How can i transform random distribution to (predefined) integer values in R?

Question

In R there's a lot of samples with which I can generate simulated data according to a specific distribution. For example:

rnorm(N, 0, 1)
runif(N, 0, 1)

which gives me a set of random values that are basically real numbers. For some reason, however, I would like to get a result based on a set of integers, for example integers from 1 to 10, something like c(1:10).

Is there any simple function that can transform, for example obtained normal distribution of real values to (pseudo)normal distribution of indicated range of integer values?

EDIT: In social sciences, the observed variables are most often questionnaire scores. The results of these questionnaires are scored in integer numbers. The subject cannot score 1.5 points, only 1 or 2 points. Nevertheless, a normal distribution of the results can be obtained. I am looking for a function that generates such a distribution within integer results.

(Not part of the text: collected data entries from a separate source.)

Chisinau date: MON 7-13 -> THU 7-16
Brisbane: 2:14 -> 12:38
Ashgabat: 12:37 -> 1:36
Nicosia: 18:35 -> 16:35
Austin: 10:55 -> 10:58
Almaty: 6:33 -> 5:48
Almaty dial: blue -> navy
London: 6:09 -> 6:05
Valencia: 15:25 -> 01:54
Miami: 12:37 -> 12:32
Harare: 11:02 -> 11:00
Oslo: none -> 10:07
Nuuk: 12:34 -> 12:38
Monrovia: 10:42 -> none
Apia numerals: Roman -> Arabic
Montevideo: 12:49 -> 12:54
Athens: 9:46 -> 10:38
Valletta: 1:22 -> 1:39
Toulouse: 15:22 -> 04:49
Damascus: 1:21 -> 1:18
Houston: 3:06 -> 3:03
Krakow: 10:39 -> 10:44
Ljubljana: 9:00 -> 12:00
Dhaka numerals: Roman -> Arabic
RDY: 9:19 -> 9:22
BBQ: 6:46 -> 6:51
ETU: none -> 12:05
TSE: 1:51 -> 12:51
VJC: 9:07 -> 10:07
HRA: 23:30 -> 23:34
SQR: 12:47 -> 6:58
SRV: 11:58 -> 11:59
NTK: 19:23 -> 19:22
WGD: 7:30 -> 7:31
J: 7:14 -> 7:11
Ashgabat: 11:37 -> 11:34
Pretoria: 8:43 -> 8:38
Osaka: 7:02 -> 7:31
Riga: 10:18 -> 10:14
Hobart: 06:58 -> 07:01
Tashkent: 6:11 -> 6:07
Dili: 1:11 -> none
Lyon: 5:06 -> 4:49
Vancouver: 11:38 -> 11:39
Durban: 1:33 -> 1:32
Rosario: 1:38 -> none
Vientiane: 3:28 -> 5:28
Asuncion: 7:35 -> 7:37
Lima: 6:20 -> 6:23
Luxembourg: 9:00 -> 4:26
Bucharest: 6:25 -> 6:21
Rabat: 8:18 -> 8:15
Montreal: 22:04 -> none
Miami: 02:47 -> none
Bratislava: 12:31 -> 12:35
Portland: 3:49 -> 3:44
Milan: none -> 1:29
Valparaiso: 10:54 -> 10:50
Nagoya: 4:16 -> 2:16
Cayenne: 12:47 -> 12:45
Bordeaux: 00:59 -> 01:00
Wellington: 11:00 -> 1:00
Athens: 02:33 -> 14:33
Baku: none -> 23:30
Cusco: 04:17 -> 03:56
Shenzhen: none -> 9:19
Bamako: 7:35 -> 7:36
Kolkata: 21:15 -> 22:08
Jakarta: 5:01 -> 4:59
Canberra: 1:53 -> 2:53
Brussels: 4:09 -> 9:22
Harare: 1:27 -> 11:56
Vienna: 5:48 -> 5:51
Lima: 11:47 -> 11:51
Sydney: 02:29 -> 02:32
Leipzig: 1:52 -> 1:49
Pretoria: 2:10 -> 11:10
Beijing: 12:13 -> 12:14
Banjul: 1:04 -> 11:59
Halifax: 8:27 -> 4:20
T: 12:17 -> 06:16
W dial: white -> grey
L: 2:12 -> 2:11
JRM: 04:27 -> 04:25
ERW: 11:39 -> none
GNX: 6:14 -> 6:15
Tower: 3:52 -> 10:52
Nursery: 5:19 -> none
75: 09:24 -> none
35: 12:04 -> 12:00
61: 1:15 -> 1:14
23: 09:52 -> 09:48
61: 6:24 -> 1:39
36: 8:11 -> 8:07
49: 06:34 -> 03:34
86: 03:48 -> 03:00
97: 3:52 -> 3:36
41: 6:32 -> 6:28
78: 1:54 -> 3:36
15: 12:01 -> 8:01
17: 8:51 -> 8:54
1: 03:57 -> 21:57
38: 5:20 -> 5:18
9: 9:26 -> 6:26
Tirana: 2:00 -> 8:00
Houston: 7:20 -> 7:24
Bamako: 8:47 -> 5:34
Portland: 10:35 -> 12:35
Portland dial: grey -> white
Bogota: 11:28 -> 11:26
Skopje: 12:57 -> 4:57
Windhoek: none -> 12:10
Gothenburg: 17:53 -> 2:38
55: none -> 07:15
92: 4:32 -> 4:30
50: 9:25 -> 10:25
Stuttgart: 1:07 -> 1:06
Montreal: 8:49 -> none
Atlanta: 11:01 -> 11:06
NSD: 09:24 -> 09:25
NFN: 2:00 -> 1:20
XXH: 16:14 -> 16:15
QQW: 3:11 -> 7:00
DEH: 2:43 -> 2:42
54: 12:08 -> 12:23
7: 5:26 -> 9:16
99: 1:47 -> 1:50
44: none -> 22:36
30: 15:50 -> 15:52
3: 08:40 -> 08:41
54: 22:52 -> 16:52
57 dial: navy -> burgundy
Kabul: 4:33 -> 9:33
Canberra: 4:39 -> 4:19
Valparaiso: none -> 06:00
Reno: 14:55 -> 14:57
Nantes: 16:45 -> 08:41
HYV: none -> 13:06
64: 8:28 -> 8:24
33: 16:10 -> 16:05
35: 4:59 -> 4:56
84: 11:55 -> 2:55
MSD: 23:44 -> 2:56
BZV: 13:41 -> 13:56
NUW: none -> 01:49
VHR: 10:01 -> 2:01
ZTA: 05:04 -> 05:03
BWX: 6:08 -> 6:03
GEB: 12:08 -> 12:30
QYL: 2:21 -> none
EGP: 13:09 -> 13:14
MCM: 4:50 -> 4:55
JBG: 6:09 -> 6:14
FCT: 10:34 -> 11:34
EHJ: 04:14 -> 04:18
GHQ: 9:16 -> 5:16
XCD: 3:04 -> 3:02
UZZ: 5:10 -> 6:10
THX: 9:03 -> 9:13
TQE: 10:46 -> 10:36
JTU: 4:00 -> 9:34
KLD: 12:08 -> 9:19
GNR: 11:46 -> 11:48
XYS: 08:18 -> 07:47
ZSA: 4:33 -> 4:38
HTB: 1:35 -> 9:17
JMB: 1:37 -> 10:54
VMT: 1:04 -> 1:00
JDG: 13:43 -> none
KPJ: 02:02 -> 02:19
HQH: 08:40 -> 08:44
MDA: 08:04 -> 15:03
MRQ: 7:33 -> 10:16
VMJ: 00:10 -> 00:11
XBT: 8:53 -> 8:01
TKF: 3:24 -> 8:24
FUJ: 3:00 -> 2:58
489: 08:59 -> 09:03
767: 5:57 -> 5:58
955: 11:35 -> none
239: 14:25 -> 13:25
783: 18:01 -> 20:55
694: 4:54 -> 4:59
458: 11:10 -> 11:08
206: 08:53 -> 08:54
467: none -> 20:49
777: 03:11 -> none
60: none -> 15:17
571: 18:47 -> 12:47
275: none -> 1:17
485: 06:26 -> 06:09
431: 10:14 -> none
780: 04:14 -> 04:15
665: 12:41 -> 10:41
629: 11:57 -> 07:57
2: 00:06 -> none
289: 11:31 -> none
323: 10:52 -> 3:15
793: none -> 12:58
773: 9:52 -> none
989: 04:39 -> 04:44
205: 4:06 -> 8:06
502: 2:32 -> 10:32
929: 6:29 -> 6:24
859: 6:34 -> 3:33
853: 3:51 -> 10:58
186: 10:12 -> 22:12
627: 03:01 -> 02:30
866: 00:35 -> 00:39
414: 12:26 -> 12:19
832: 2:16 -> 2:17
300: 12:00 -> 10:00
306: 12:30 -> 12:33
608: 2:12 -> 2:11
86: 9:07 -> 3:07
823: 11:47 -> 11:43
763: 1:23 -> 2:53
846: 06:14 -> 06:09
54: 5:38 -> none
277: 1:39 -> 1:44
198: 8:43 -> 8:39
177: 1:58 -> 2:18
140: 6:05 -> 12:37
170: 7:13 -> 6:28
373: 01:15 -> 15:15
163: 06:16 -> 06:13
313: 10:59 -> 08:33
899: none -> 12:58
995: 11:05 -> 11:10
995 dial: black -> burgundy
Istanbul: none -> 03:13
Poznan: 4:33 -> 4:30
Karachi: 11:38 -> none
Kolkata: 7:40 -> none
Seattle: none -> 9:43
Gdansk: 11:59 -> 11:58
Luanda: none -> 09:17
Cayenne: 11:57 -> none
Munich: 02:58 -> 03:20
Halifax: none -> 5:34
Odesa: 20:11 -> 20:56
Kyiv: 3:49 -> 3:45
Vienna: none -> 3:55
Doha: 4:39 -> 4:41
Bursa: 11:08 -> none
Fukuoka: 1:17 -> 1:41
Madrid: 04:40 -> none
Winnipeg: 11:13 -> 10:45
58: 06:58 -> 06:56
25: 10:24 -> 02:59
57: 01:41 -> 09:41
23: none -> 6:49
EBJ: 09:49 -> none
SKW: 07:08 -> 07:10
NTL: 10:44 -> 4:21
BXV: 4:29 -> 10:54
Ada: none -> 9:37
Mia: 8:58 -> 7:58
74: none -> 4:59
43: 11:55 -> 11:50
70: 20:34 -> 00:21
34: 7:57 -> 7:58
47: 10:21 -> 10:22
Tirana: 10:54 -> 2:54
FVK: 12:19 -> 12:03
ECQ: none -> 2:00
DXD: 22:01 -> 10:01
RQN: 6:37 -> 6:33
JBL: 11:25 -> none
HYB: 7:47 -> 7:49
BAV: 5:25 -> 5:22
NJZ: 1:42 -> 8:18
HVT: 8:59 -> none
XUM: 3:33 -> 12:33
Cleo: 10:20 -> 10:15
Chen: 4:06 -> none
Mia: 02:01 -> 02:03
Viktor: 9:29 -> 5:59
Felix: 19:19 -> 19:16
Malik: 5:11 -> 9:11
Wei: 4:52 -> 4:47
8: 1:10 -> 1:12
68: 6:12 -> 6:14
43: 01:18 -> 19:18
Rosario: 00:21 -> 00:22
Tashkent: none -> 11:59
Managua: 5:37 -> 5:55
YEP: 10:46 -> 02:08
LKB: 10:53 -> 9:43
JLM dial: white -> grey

Other background: Standard Ten Scale converts a range of normalized results to an integer range. I am looking for a similar function for any distribution and any range of "stens".

Answer 1

To bin any real-valued variable, including samples from a continuous distribution, you can use cut, followed by a cast of the generated factor variable to an integer variable.

If you wish to convert to a Standard Ten score then the breaks in the cut function will be based on the Z scores, which in the case of a standard Normal are the sample values.

# Generate the binned variable:
as.integer(cut(rnorm(1000), breaks=c(-Inf, -2, -1.5, -1, -0.5, 0, 0.5, 1, 1.5, 2, Inf)))
# Distribution of the binned variable:
table(cut(rnorm(1000), breaks=c(-Inf, -2, -1.5, -1, -0.5, 0, 0.5, 1, 1.5, 2, Inf)))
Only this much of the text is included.